DAY 1447 November 1, 2016
Use these random words to discuss something on your mind: drip, clinical, regret, contemporary, greed, power, and balloons. It's your blog, make it a rant, a poem, or a story. Have fun.


Jackie's heels made hollow click-clacks on the linoleum as she walked down the urine-colored hospital hallway. The flowers sagged in her arms, now heavy and smelling sickly sweet from the extra hours in her warm car. She should have tossed them but hadn't wanted to come empty handed. Truthfully, she hadn't wanted to be seen coming empty handed, the man at the end of the hall couldn't have cared less what she brought.

She stopped at the nurses desk, and stood there watching the clinical hustle and bustle and waiting for someone to address her. A hefty nurse with too pink lipstick finally turned and asked if she needed anything. Jackie told her who she was there to visit.

The nurse pointed a thick finger at the big dry erase board on the far wall and said, "Room 151, but he's not back yet. You can wait for him in his room."

Jackie nodded and made her way to her uncle's vacant room.

There was precious little in the small contemporary space aside from a weak, partially deflated bouquet of balloons clinging to the far corner and a dried out violet in a blue clay pot. Jackie added her own flowers to the sad tableau and took at seat across from the foot of the bed. The sheets were tossled and the saline drip bag hung emaciated from its stand, its hose snaking over the mess of sheets like a marauding serpent.
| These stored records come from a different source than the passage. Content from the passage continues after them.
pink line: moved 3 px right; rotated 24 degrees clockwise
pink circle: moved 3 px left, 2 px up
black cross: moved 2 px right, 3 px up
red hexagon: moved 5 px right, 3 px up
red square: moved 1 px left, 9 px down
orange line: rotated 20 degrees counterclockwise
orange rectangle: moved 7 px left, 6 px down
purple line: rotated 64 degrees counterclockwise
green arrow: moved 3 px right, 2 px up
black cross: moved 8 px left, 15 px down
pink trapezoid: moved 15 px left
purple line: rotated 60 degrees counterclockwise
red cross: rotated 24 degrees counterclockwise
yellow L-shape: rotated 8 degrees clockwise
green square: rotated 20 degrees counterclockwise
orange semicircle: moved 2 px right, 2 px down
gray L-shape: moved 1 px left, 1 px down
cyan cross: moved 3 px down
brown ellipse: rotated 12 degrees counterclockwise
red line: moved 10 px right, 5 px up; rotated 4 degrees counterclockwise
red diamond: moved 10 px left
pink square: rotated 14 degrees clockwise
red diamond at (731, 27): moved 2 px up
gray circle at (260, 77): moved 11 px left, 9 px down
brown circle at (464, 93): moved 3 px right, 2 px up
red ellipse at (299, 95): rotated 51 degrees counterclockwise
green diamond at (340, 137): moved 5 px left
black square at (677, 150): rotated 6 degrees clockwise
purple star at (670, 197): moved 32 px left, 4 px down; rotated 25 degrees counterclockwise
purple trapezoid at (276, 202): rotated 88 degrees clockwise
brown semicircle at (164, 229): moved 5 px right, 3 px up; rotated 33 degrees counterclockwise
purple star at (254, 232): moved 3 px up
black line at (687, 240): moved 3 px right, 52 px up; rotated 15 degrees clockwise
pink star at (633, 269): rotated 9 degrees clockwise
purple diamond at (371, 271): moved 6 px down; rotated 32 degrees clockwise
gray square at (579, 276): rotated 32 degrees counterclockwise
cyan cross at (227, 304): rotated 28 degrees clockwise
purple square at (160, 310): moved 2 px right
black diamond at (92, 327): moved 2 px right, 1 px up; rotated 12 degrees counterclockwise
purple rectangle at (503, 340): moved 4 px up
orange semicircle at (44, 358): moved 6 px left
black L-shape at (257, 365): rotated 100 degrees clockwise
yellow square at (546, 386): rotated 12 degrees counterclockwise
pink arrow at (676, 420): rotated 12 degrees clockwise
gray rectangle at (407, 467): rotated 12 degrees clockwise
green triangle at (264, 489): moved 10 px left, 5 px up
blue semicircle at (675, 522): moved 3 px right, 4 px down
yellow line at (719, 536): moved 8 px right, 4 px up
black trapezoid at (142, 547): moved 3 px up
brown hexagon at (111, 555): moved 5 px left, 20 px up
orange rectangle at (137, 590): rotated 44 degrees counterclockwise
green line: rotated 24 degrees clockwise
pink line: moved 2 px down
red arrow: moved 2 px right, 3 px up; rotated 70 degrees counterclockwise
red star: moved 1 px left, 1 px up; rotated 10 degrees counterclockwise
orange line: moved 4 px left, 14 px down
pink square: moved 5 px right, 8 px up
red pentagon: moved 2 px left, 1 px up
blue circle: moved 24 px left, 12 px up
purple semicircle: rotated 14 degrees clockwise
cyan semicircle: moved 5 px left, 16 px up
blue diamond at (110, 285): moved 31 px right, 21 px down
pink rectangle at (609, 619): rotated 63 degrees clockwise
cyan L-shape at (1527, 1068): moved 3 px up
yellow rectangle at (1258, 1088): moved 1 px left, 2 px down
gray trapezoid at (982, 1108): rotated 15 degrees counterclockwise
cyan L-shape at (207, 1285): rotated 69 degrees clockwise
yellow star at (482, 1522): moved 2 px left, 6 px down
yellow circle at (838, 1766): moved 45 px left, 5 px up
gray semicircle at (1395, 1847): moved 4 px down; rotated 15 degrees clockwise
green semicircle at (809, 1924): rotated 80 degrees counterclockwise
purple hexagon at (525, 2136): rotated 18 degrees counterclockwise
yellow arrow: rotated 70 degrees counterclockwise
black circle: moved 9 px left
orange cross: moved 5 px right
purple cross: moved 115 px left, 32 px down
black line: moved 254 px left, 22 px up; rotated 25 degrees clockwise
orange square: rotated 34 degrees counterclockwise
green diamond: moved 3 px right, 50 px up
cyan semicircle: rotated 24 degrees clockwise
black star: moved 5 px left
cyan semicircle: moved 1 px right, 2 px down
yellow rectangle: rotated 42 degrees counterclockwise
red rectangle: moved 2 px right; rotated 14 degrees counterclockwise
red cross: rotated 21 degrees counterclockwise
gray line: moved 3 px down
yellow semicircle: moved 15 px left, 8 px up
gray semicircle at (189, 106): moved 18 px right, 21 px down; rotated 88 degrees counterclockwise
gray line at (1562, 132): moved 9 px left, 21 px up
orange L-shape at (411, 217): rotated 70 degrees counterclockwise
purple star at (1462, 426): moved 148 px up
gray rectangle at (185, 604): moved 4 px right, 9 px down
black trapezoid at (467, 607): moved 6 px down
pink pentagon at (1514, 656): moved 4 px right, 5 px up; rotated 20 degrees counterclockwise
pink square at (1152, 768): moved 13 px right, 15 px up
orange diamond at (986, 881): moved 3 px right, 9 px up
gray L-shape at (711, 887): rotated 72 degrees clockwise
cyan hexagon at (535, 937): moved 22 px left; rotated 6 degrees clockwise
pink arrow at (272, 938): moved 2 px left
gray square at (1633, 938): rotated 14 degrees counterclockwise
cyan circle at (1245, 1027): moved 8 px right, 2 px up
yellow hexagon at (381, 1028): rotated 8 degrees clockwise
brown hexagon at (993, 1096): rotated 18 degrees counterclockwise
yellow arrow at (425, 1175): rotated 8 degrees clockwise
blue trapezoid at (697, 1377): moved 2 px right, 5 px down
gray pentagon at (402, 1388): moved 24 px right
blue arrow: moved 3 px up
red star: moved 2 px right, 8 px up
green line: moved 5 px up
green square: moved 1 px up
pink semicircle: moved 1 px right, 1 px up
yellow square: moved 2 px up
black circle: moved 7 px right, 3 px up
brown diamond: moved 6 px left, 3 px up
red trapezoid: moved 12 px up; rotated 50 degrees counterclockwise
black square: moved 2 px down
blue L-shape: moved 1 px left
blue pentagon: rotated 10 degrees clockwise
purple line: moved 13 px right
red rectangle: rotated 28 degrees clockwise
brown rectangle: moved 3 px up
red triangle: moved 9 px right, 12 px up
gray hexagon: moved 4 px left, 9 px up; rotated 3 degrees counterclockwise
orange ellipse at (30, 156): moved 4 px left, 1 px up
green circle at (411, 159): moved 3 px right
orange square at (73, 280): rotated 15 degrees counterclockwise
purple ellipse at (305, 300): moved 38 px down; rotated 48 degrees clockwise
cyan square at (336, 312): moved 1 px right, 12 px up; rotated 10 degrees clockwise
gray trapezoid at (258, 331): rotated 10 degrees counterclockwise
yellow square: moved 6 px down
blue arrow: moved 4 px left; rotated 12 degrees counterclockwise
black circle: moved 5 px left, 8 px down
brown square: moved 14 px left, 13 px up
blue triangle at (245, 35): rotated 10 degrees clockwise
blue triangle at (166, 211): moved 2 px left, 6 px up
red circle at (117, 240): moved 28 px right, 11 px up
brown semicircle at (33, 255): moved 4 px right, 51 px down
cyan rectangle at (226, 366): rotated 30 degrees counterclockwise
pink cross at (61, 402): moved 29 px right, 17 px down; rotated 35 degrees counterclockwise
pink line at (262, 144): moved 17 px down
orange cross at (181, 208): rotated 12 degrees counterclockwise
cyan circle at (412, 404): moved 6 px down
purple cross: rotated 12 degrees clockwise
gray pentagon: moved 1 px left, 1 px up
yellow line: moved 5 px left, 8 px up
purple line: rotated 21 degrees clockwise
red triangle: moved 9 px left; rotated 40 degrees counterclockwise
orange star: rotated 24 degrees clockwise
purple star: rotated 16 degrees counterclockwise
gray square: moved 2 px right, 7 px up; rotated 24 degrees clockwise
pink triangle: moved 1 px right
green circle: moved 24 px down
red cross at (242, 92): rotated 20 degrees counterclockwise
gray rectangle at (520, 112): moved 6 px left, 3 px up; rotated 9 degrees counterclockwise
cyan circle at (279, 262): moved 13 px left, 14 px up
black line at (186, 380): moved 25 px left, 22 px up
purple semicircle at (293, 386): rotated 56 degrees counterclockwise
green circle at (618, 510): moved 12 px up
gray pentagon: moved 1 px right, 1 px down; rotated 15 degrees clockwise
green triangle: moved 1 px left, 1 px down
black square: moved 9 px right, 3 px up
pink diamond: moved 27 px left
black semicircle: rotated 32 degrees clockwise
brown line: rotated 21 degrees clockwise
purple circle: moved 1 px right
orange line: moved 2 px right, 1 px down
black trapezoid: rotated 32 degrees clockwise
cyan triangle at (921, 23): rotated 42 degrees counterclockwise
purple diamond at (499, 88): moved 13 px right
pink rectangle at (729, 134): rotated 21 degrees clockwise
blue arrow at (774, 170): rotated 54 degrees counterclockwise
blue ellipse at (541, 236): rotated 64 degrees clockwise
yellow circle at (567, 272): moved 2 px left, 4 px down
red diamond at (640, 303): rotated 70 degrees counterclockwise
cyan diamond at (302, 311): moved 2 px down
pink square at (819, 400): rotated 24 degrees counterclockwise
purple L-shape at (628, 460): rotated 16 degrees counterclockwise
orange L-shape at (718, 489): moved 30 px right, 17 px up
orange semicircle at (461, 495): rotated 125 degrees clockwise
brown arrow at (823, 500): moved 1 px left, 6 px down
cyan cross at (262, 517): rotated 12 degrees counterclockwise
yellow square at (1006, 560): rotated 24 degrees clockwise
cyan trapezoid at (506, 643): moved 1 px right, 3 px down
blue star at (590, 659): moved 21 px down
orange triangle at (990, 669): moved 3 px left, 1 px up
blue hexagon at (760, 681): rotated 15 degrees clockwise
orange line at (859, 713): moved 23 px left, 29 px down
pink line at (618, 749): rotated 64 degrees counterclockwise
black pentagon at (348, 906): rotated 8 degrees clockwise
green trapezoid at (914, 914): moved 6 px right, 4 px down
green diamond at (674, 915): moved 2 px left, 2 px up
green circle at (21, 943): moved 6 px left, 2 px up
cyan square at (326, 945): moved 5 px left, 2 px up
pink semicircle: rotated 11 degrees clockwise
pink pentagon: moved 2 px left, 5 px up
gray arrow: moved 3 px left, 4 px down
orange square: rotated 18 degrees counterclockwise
She felt herself shudder. This was the hospital room of a tyrant, a man who had lived a life consumed by greed and power and was now facing death alone because of it. It made her sad. It made her also feel vindicated somehow. Hadn't she warned him about this? Hadn't she hurled the prediction over her shoulder at his scowling face as she had felt his home?

Jackie heard the thumping gurney wheels approaching and she instinctively stood, drawing her arms up around her. Her eyes on the door, she forced herself to breath as she prepared to face a man she hadn't seen in over fifteen years.